**Requirement:** Your response to the data below should hold nothing except the lines from the one containing "Tantus General was rated 4.5" down to the one containing "Mass Effect 2", reproduced exactly and without pictures.
[Supplied data]
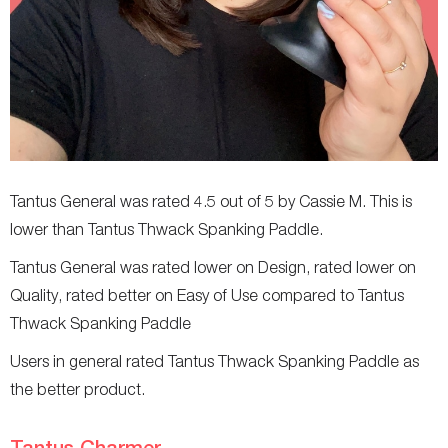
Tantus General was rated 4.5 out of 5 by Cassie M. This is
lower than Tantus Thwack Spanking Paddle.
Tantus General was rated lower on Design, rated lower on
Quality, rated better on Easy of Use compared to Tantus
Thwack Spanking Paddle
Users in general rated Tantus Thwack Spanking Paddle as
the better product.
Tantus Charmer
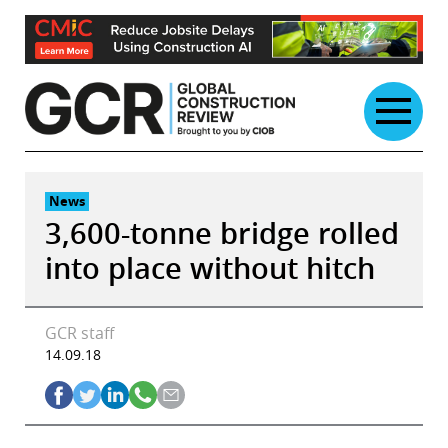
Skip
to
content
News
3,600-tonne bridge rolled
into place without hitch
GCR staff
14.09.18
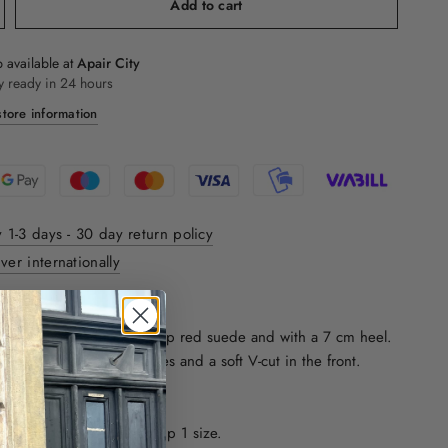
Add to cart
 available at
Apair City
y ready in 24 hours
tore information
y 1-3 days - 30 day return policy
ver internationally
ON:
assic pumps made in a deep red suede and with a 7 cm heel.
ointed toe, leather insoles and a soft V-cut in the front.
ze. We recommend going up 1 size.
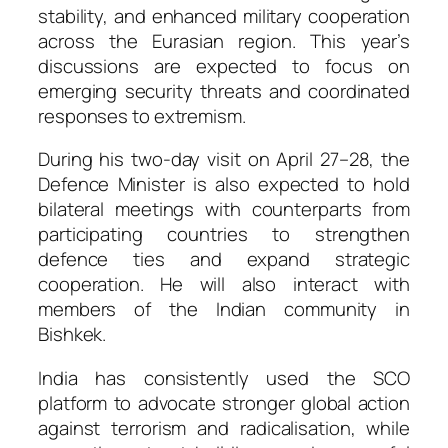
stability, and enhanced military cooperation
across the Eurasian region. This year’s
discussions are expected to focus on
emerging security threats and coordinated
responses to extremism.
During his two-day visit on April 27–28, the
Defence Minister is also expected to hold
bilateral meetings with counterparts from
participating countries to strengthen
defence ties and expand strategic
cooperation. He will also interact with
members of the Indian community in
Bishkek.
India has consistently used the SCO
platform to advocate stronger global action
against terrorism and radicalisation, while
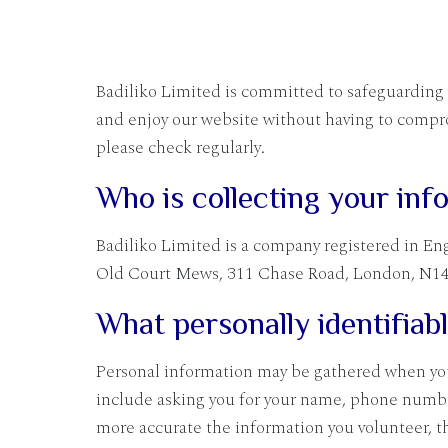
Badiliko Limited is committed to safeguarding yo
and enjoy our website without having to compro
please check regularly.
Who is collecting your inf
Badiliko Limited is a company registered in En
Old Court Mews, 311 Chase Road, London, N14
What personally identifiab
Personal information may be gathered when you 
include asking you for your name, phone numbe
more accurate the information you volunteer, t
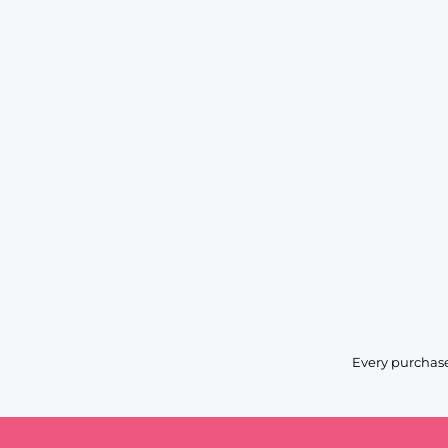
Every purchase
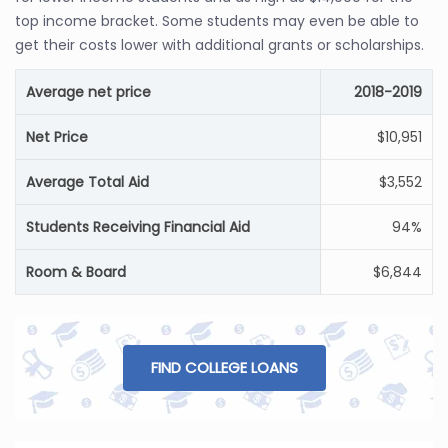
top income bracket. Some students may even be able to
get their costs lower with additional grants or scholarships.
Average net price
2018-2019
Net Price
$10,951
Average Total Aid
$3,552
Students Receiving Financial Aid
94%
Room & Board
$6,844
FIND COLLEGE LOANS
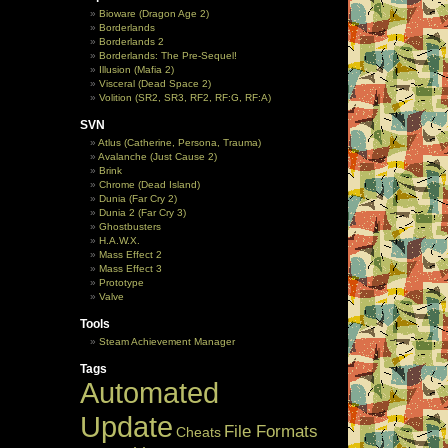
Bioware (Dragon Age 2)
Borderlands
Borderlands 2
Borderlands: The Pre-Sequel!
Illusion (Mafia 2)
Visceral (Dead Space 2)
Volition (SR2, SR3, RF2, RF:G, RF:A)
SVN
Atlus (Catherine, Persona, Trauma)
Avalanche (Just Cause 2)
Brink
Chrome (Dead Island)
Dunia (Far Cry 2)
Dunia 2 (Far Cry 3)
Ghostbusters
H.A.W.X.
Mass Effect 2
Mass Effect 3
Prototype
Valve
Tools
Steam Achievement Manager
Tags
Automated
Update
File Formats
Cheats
[/Supplied data]
[Supplied data]
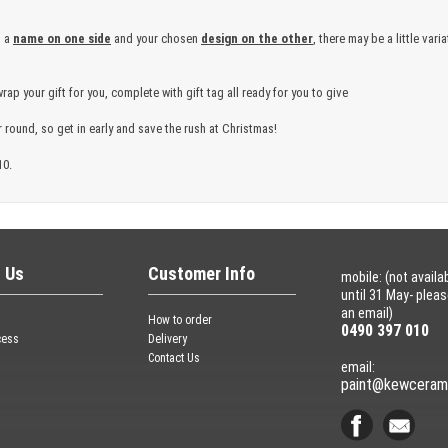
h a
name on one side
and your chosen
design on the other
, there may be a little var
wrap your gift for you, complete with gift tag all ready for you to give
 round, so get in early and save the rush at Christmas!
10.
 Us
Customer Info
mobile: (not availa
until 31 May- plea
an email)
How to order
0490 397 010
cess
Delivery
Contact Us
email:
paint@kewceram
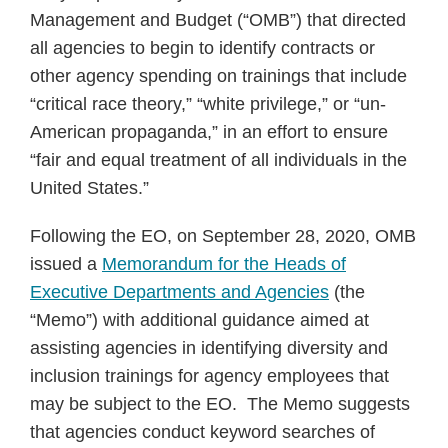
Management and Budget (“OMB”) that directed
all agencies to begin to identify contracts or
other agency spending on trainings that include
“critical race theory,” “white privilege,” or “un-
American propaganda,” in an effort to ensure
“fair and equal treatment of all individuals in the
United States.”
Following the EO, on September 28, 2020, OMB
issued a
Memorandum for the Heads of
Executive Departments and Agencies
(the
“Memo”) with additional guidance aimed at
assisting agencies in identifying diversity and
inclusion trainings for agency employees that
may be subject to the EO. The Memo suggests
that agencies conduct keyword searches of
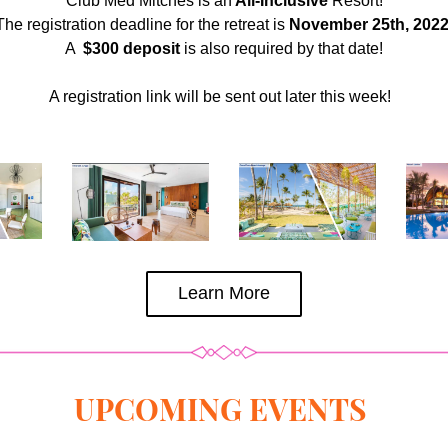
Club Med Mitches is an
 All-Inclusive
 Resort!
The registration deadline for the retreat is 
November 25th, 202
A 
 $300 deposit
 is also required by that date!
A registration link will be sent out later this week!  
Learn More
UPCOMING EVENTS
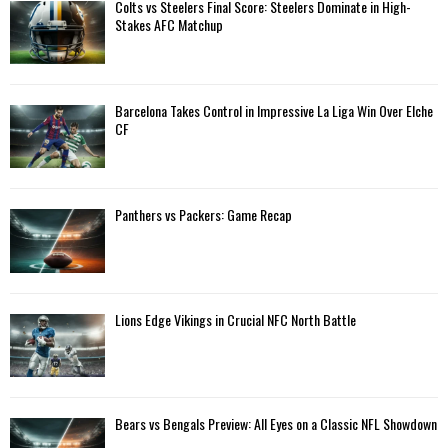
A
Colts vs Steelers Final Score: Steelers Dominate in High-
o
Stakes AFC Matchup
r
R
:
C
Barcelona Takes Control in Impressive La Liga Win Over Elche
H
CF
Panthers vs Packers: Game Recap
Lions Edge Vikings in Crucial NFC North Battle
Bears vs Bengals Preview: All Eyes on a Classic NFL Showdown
[/Supplied data]
[Supplied data]
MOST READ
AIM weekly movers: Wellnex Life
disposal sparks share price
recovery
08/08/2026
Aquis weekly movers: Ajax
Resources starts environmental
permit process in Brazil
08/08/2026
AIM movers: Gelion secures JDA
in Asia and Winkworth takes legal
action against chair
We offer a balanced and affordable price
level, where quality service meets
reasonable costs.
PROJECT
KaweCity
[/Supplied data]
**Problem solution:**
Tantus General was rated 4.5 out of 5 by Cassie M. This is
lower than Tantus Thwack Spanking Paddle.
Tantus General was rated lower on Design, rated lower on
Quality, rated better on Easy of Use compared to Tantus
Thwack Spanking Paddle
Users in general rated Tantus Thwack Spanking Paddle as
the better product.
Tantus Charmer
Skip
to
content
News
3,600-tonne bridge rolled
into place without hitch
GCR staff
14.09.18
Add to cart
 available at
Apair City
y ready in 24 hours
tore information
y 1-3 days - 30 day return policy
ver internationally
ON:
assic pumps made in a deep red suede and with a 7 cm heel.
ointed toe, leather insoles and a soft V-cut in the front.
ze. We recommend going up 1 size.
stability, and enhanced military cooperation
across the Eurasian region. This year’s
discussions are expected to focus on
emerging security threats and coordinated
responses to extremism.
During his two-day visit on April 27–28, the
Defence Minister is also expected to hold
bilateral meetings with counterparts from
participating countries to strengthen
defence ties and expand strategic
cooperation. He will also interact with
members of the Indian community in
Bishkek.
India has consistently used the SCO
platform to advocate stronger global action
against terrorism and radicalisation, while
Badiliko Limited is committed to safeguarding yo
and enjoy our website without having to compro
please check regularly.
Who is collecting your inf
Badiliko Limited is a company registered in En
Old Court Mews, 311 Chase Road, London, N14
What personally identifiab
Personal information may be gathered when you 
include asking you for your name, phone numbe
more accurate the information you volunteer, t
Every purchase
top income bracket. Some students may even be able to
get their costs lower with additional grants or scholarships.
Average net price
2018-2019
Net Price
$10,951
Average Total Aid
$3,552
Students Receiving Financial Aid
94%
Room & Board
$6,844
FIND COLLEGE LOANS
Bioware (Dragon Age 2)
Borderlands
Borderlands 2
Borderlands: The Pre-Sequel!
Illusion (Mafia 2)
Visceral (Dead Space 2)
Volition (SR2, SR3, RF2, RF:G, RF:A)
SVN
Atlus (Catherine, Persona, Trauma)
Avalanche (Just Cause 2)
Brink
Chrome (Dead Island)
Dunia (Far Cry 2)
Dunia 2 (Far Cry 3)
Ghostbusters
H.A.W.X.
Mass Effect 2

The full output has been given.